EdgeCast isn’t the only company to try to solve the CDN interconnection issue without waiting for the entire industry to coalesce around a broadly accepted protocol. Transparent caching company PeerApp put forth its own solution in May, which it calls the Content Service Extension Initiative (WID May 21 p6). The company, which traditionally sells its caching services to consumer broadband networks, will offer ISPs a new appliance over which any partnering CDN can deliver its content, said Charlie Baker, director-product management. EdgeCast and Limelight have both agreed to participate in the program, he said. Middleton called it “the first tightly integrated attempt” at such an arrangement. “We've collaborated on a set of data and standards that’s going to get exchanged, we've kind of co-developed some technology on either end, and we're coming out with something that we can really and truly claim these are explicitly designed to work together,” he said.
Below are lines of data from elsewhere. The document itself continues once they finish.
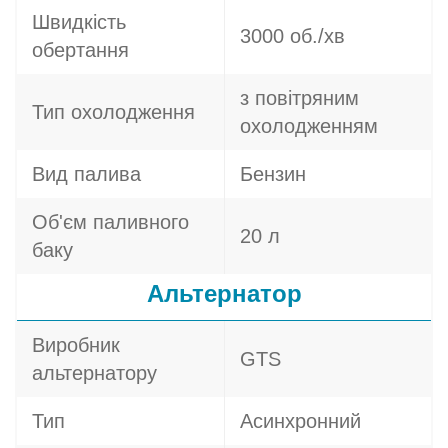
Швидкість
3000 об./хв
обертання
з повітряним
Тип охолодження
охолодженням
Вид палива
Бензин
Об'єм паливного
20 л
баку
Альтернатор
Виробник
GTS
альтернатору
Тип
Асинхронний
CDNs and content providers benefit from extended reach into the network, and also from increased visibility into how their content is consumed, said Middleton. “We can also get metrics and statistics from those caches that allow us to send a more holistic view back to the content publisher.” Because the usage details are captured in a transparent cache, “we can add that back into the metrics we report back to the content publisher, so they maintain visibility into the ways their content is being consumed,” said Middleton.
Through PeerApp’s initiative, ISPs get CDN content without having to choose between placing an EdgeCast or a Limelight box in their network, Baker said. “It provides another way in which traditional CDNs and that lower-level caching fabric can collaborate together, and take advantage of each other’s services,” Middleton said. Childs agreed, but said such a partnership has “the same challenges” as the IETF’s CDN interconnection protocol.